# [PROBLEM REQUIREMENTS]
Reproduce the data exactly and drop any pictures it holds.

─── MATERIAL FOR THIS EXERCISE

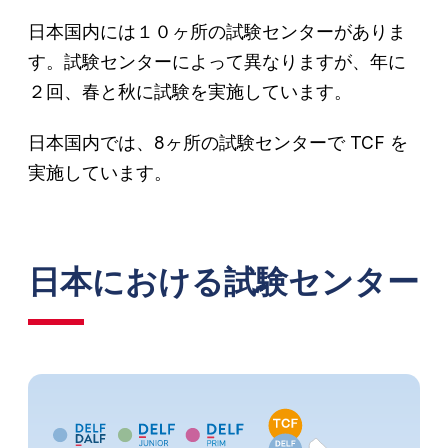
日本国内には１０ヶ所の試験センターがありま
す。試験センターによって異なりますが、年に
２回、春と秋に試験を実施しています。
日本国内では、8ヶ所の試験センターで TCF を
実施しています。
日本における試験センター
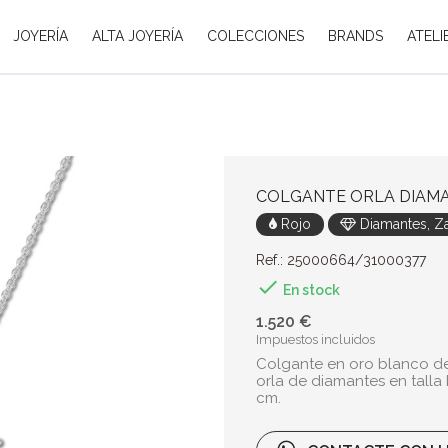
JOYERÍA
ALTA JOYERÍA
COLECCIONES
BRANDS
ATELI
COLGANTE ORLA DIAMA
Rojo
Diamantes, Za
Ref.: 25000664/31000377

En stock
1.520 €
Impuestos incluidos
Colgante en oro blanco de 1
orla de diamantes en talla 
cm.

──────

# [TASK SOLUTION]
日本国内には１０ヶ所の試験センターがありま
す。試験センターによって異なりますが、年に
２回、春と秋に試験を実施しています。
日本国内では、8ヶ所の試験センターで TCF を
実施しています。
日本における試験センター
JOYERÍA
ALTA JOYERÍA
COLECCIONES
BRANDS
ATELI
COLGANTE ORLA DIAMA
Rojo
Diamantes, Za
Ref.: 25000664/31000377

En stock
1.520 €
Impuestos incluidos
Colgante en oro blanco de 1
orla de diamantes en talla 
cm.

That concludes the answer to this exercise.